A lot of the growth of the Zaibatsu in these early years was by what modern people would term “merger and acquisition”, although with a distinct feudal flavor (if one company acquired another, they had certain responsibilities towards the acquired company). So if you wanted to get into selling paper in Yokohama, you’d buy a small, local paper company and build it up to become a major player.

The universal challenge of growth by M&A are the inherent inefficiencies - you end up with a bunch of redundant accounting departments, etc. and some missing parts as well. Sooner or later, you need to “consolidate” your holdings and integrate them into the parent company, eliminating the inefficiencies in the process and filling in any gaps.

Now the actual cost of this process depended a lot on the synergies between the companies you acquired.
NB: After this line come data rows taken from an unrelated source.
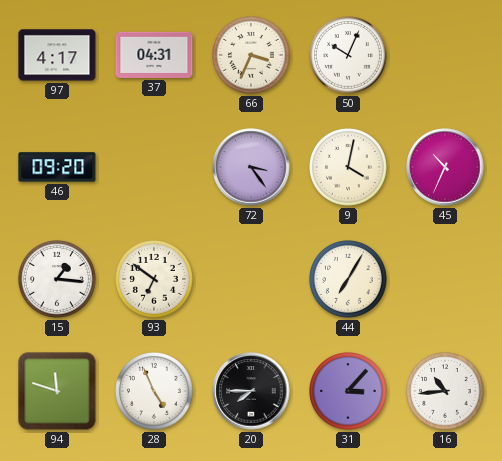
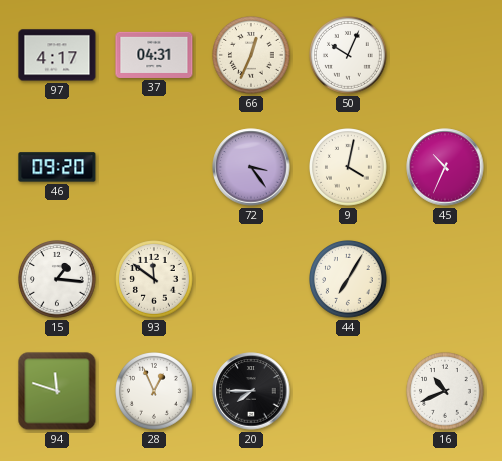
66: 3:34 -> 12:34
93: 6:51 -> 11:51
28: 4:56 -> 12:56
31: 3:07 -> none
16: 10:44 -> 10:41
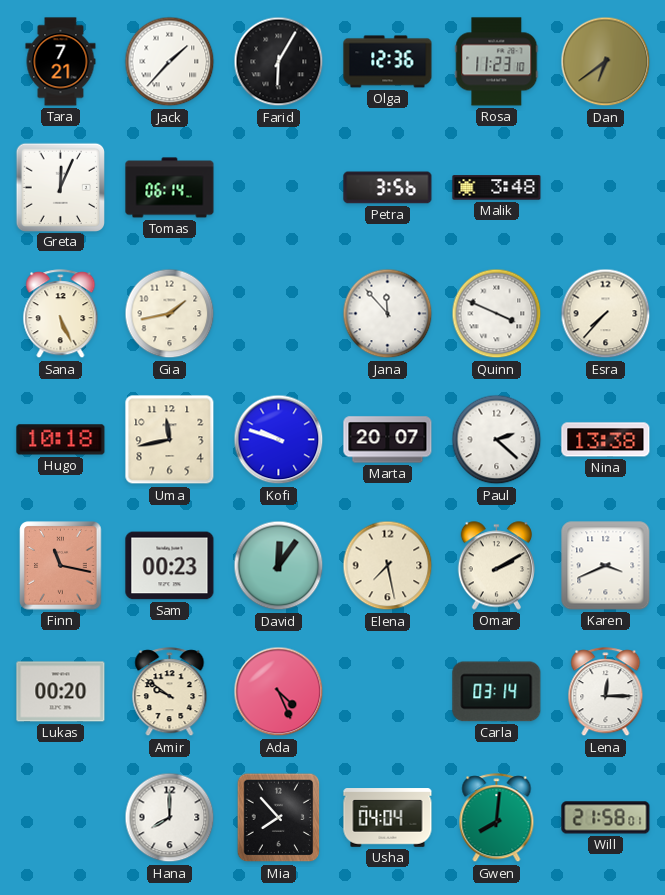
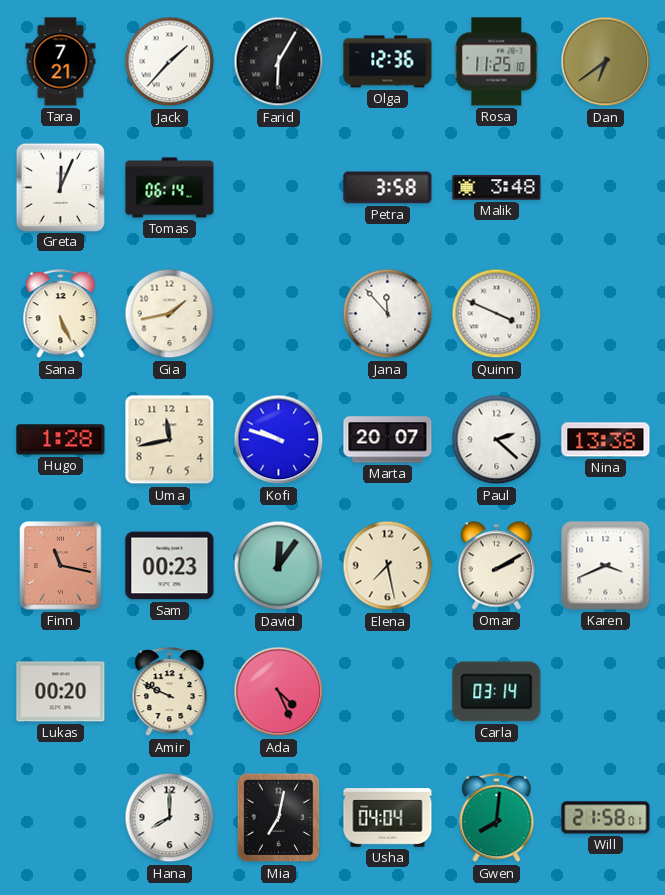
Rosa: 11:23 -> 11:25
Petra: 3:56 -> 3:58
Esra: 7:37 -> none
Hugo: 10:18 -> 1:28
Amir: 9:51 -> 9:49
Lena: 12:15 -> none
Mia: 7:53 -> 7:02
You might acquire one company with a great sales force, but that never grew because its distribution systems were weak. You might then acquire another company with a great distribution network but a weak sales force. Consolidate them together and both become stronger at minimal cost. On there other hand, consolidate four companies with great distribution networks and weak manufacturing and sales; and consolidation is going to be expensive, not just finding a face-saving way to redeploy all of the extra truck drivers; but also hiring (or training) more manufacturing and sales.

So the key is to find business opportunities that synergize with each other. That is what I think the colors represent in an abstract way.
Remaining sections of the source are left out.